File format for archiving

loriab · November 30, 2015, 5:08pm

What file format is favored for archiving of results? That is, floats, strings, arrays (Norb by Nbas or smaller, let’s say), etc. Something with max size a few times that of the output file, only organized.

xml
json, json-ld (json with some extra markups for linked data)
python pickle, python shelf
plain ascii (please no)
yaml (probably not– we could do with a bit more structure)
some Boost serialization/tree format

Necessary properties, I think:

architecture independent (w/o aux formatting tool)
vi-readable in a pinch (I’d consider json and xml in this class)

So, thoughts on favored formats?

crawdad · November 30, 2015, 5:24pm

@Rollin_King should weigh in on this one, considering the work he’s done recently with Hans-Peter Lüthi on this topic.

Rollin_King · November 30, 2015, 5:59pm

I haven’t heard any compelling reason not to use XML. It’s readable, portable, and there are many tools available for it. The downsides are that 1) the large-scale attempt at a standard (CML/CompChem) is stalled and incomplete (though it does include the vast majority of what users would want, i.e., output file type of data); and 2) for large data (densities, MO coefficients for large molecules, etc.) you probably need a binary alternative on the side.

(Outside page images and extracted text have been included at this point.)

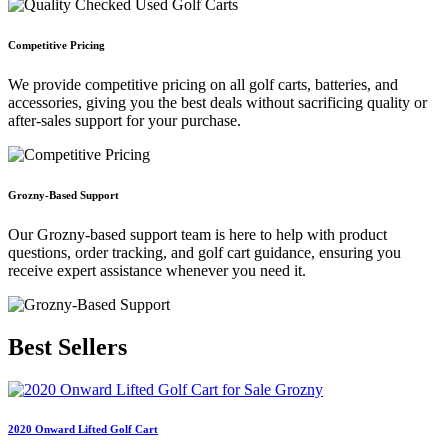
Competitive Pricing
We provide competitive pricing on all golf carts, batteries, and
accessories, giving you the best deals without sacrificing quality or
after-sales support for your purchase.
Grozny-Based Support
Our Grozny-based support team is here to help with product
questions, order tracking, and golf cart guidance, ensuring you
receive expert assistance whenever you need it.
Best
Sellers
2020 Onward Lifted Golf Cart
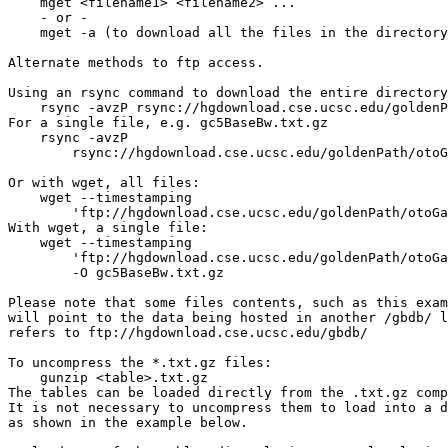
    mget <filename1> <filename2> ...

    - or -

    mget -a (to download all the files in the directory
Alternate methods to ftp access.

Using an rsync command to download the entire directory
    rsync -avzP rsync://hgdownload.cse.ucsc.edu/goldenP
For a single file, e.g. gc5BaseBw.txt.gz

    rsync -avzP 

        rsync://hgdownload.cse.ucsc.edu/goldenPath/otoG
Or with wget, all files:

    wget --timestamping 

        'ftp://hgdownload.cse.ucsc.edu/goldenPath/otoGa
With wget, a single file: 

    wget --timestamping 

        'ftp://hgdownload.cse.ucsc.edu/goldenPath/otoGa
        -O gc5BaseBw.txt.gz

Please note that some files contents, such as this exam
will point to the data being hosted in another /gbdb/ l
refers to ftp://hgdownload.cse.ucsc.edu/gbdb/

To uncompress the *.txt.gz files:

    gunzip <table>.txt.gz

The tables can be loaded directly from the .txt.gz comp
It is not necessary to uncompress them to load into a d
as shown in the example below.
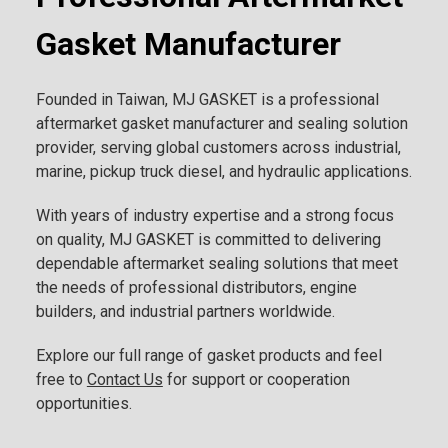
Gasket Manufacturer
Founded in Taiwan, MJ GASKET is a professional
aftermarket gasket manufacturer and sealing solution
provider, serving global customers across industrial,
marine, pickup truck diesel, and hydraulic applications.
With years of industry expertise and a strong focus
on quality, MJ GASKET is committed to delivering
dependable aftermarket sealing solutions that meet
the needs of professional distributors, engine
builders, and industrial partners worldwide.
Explore our full range of gasket products and feel
free to
Contact Us
for support or cooperation
opportunities.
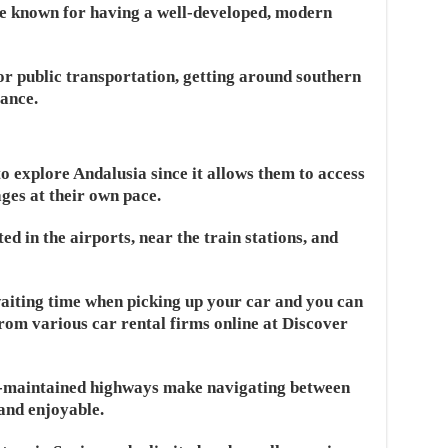
re known for having a well-developed, modern
or public transportation, getting around southern
tance.
to explore Andalusia since it allows them to access
ges at their own pace.
d in the airports, near the train stations, and
waiting time when picking up your car and you can
rom various car rental firms online at Discover
ll-maintained highways make navigating between
 and enjoyable.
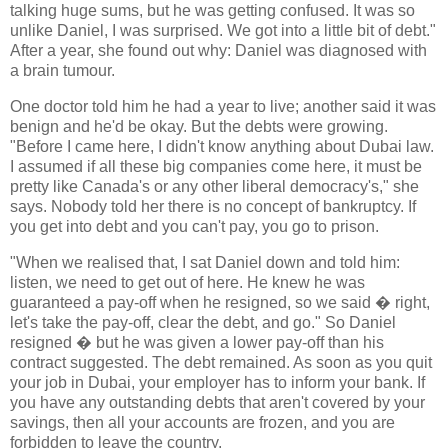
talking huge sums, but he was getting confused. It was so
unlike Daniel, I was surprised. We got into a little bit of debt."
After a year, she found out why: Daniel was diagnosed with
a brain tumour.
One doctor told him he had a year to live; another said it was
benign and he'd be okay. But the debts were growing.
"Before I came here, I didn't know anything about Dubai law.
I assumed if all these big companies come here, it must be
pretty like Canada's or any other liberal democracy's," she
says. Nobody told her there is no concept of bankruptcy. If
you get into debt and you can't pay, you go to prison.
"When we realised that, I sat Daniel down and told him:
listen, we need to get out of here. He knew he was
guaranteed a pay-off when he resigned, so we said � right,
let's take the pay-off, clear the debt, and go." So Daniel
resigned � but he was given a lower pay-off than his
contract suggested. The debt remained. As soon as you quit
your job in Dubai, your employer has to inform your bank. If
you have any outstanding debts that aren't covered by your
savings, then all your accounts are frozen, and you are
forbidden to leave the country.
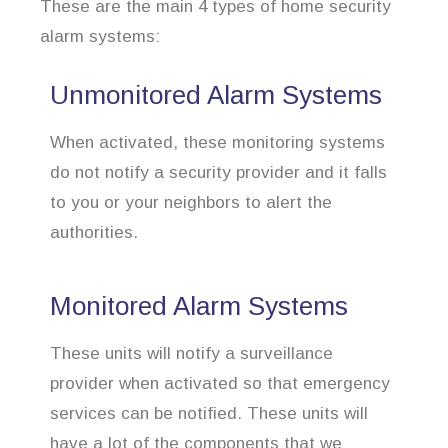
These are the main 4 types of home security
alarm systems:
Unmonitored Alarm Systems
When activated, these monitoring systems
do not notify a security provider and it falls
to you or your neighbors to alert the
authorities.
Monitored Alarm Systems
These units will notify a surveillance
provider when activated so that emergency
services can be notified. These units will
have a lot of the components that we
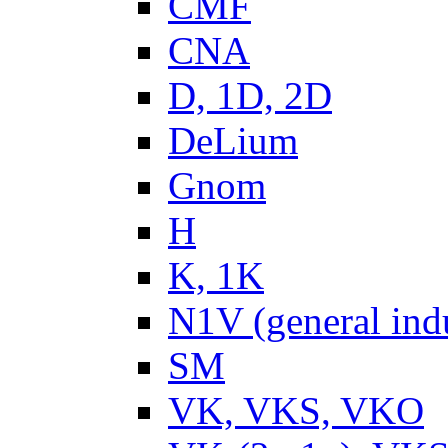
CMF
CNA
D, 1D, 2D
DeLium
Gnom
H
K, 1K
N1V (general ind
SM
VK, VKS, VKO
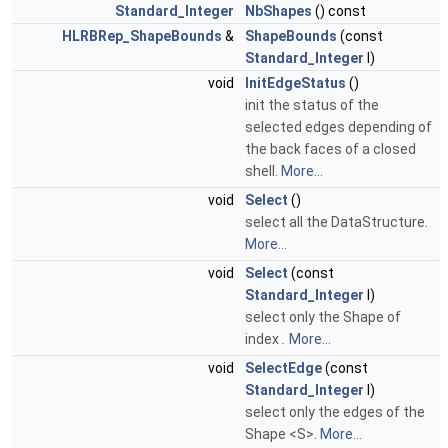
Standard_Integer
NbShapes
() const
HLRBRep_ShapeBounds
&
ShapeBounds
(const
Standard_Integer
I)
void
InitEdgeStatus
()
init the status of the
selected edges depending of
the back faces of a closed
shell.
More...
void
Select
()
select all the DataStructure.
More...
void
Select
(const
Standard_Integer
I)
select only the Shape of
index
.
More...
void
SelectEdge
(const
Standard_Integer
I)
select only the edges of the
Shape <S>.
More...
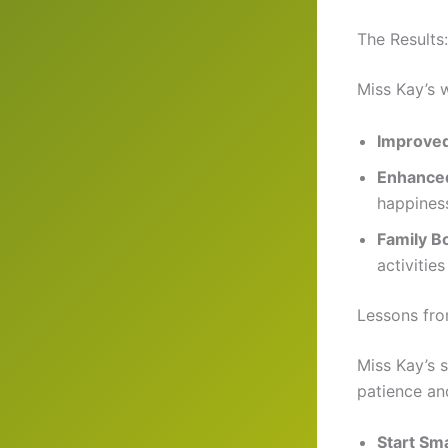
The Results
Miss Kay’s w
Improved
Enhanced
happines
Family B
activities 
Lessons fr
Miss Kay’s s
patience an
Start Sma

From a paper currently in print with JOCS:

The Extensible Markup Language (XML) has the advantage that it is both human- and machine-readable, and that it is widely used as a data-exchange format supported by the World WideWeb consortium (http://www.w3.org/XML/). XML allows expressing content, structure and logic, and the schema can always be adapted to serve a particular application or purpose. The data model in XML databases is built on hierarchial documents archived in collections, different from relational databases that are defined by tables. It offers a good balance between structure and flexibility. Flexibility is an issue, as not every single calculation will deliver the same set of data; the data to be archived will strongly depend on the kind of problem: the optimization of a molecular geometry or the response of this same molecule to an external field (electric or magnetic; static or time-dependent) will create very different sets of outputs. This balance of structure and flexibility has been harnessed by the NoSQL community to develop powerful, yet flexible database platforms such as MongoDB(www.mongodb.org), which is now also being used by the HarvardCEP. Note that XML can be easily adapted to be fed directly into aMongoDB.XML also comes with a large number of tools for analysis, trans-formation and data archival. Chemical Markup Language (CML) is an established “XML dialect” for chemistry, and its schema covers most of the semantics needed, even for computational quantum chemistry [4]. More recently, some of those authors published CompChem, a CML-based convention for computational chemistry [10]. CompChem has a working CML and convention validator code. Unfortunately, as of 2015, CompChem has seen very limited adoption, has only tentative basis-set and array specifications, and a published extension of CML to the NWChemprogram [23] deviated from the original CompChem schema[11].

loriab · November 30, 2015, 6:29pm

Thanks, I hadn’t seen the CompChem CML extension before.

My reservation about XML (though admittedly I don’t have a good understanding of all the interconversion tools) is that the XML Schema rather demands that it be the source of structure in the file, resulting in deep nesting (though adding some independence to file interpretation). It could be convenient for something else to control the structure (graph/tree, ontology) and the archiving file to be less structured (and less independent) with labels that enable hooking up data pieces to any of multiple structure definitions.